The software, distributed under an open-source license, is free
to use, share and modify, and many vendors, from database stalwarts
like Microsoft Corp. to analytics services like Splunk Corp., have
embraced it to push big data beyond its Silicon Valley
stronghold.
The market for big-data tools may be valued at $41.5 billion by
2018, International Data Corp. researchers say. Investors have
poured over $2 billion into businesses built on Hadoop, including
Hortonworks Inc., which went public last week, its rivals Cloudera
and MapR Technologies, and a growing list of tiny startups.
Yet companies that have tried to use Hadoop have met with
frustration. Bank of New York Mellon used it to locate glitches in
a trading system. It worked well enough on a small scale, but it
slowed to a crawl when many employees tried to access it at once,
and few of the company's 13,000 information-technology workers had
the expertise to troubleshoot it.
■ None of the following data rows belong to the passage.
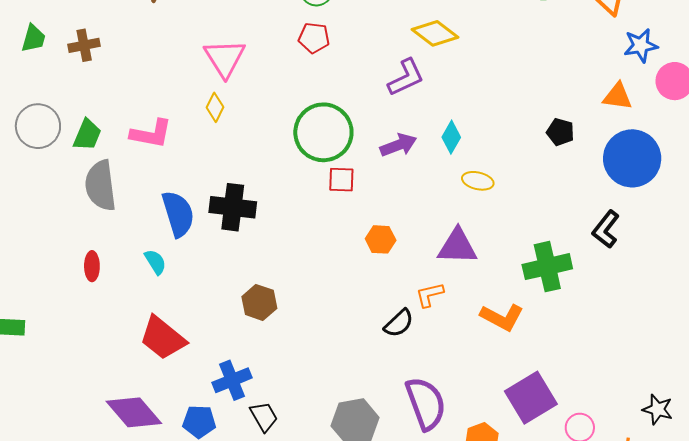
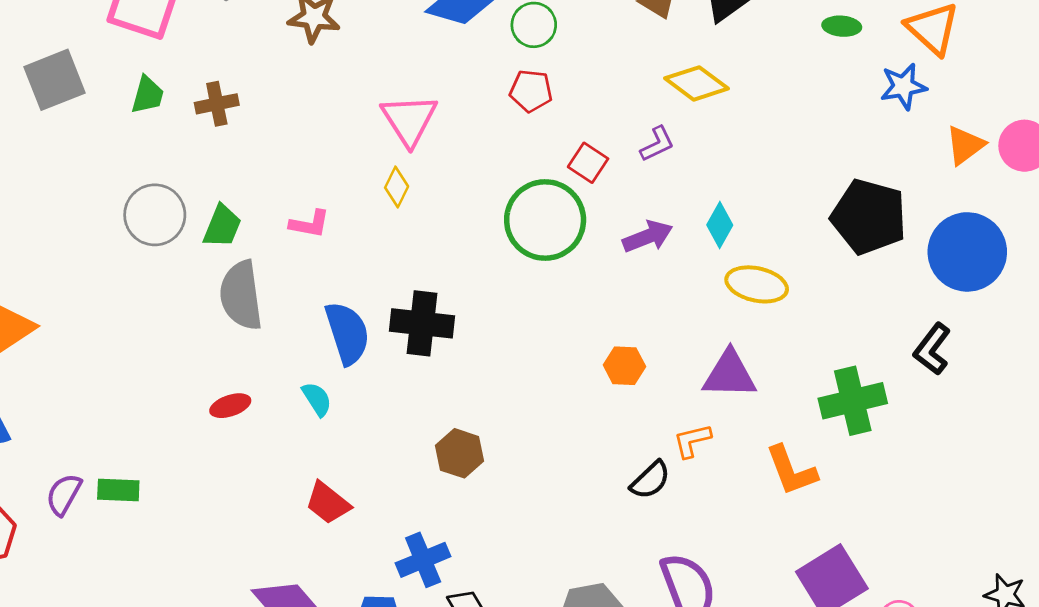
blue star: (641, 45) -> (903, 86), moved
purple L-shape: (406, 77) -> (657, 144), size x0.7
orange triangle: (618, 96) -> (965, 145), moved, turned -44
black pentagon: (560, 132) -> (869, 217), size x2.0
pink L-shape: (151, 134) -> (310, 224), size x0.7
red square: (341, 180) -> (588, 163), moved, turned 32
yellow ellipse: (478, 181) -> (757, 284), size x1.4
red ellipse: (92, 266) -> (230, 406), turned 72
orange L-shape: (502, 317) -> (791, 471), turned 42
red trapezoid: (163, 338) -> (328, 503), size x0.7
David Gleason, the bank's chief
data officer at the time, said that while he was a proponent of
Hadoop, "it wasn't ready for prime time."
"The dirty secret is that a significant majority of big-data
projects aren't producing any valuable, actionable results," said
Michael Walker, a partner at Rose Business Technologies, which
helps enterprises build big-data systems. According to a recent
report from the research firm Gartner Inc., "through 2017, 60% of
big-data projects will fail to go beyond piloting and
experimentation."
It turns out that faith in Hadoop has outpaced the technology's
ability to bring big data into the mainstream. Demand for Hadoop is
on the rise, yet customers have found that a technology built to
index the Web may not be sufficient for mainstream big-data tasks,
said Nick Heudecker, research director for information management
at Gartner.
It can take a lot of work to combine data stored in legacy
repositories with the data stored in Hadoop. And while Hadoop can
be much faster than traditional databases for some purposes, it
often isn't fast enough to respond to queries immediately or to
work on incoming information in real time. Satisfying requirements
for data security and governance also poses a challenge.
"Venture capitalists were sold on this idea that Hadoop was
going to supplant traditional database technology in the
enterprise," Mr. Heudecker said. "But enterprises didn't just jump
on the bandwagon."
Even as Hortonworks' IPO boosts the technology's profile, a new
generation of tools is emerging to fill the gaps.
Hortonworks has suffered not only from immature technology but
also from a firm commitment to base its business on free software.
The company's revenue comes mainly from providing tech support to
companies experimenting with Hadoop. In a fast-growing market that
requires specialized expertise, Hortonworks is positioning itself
to offer highly qualified assistance at a competitive price.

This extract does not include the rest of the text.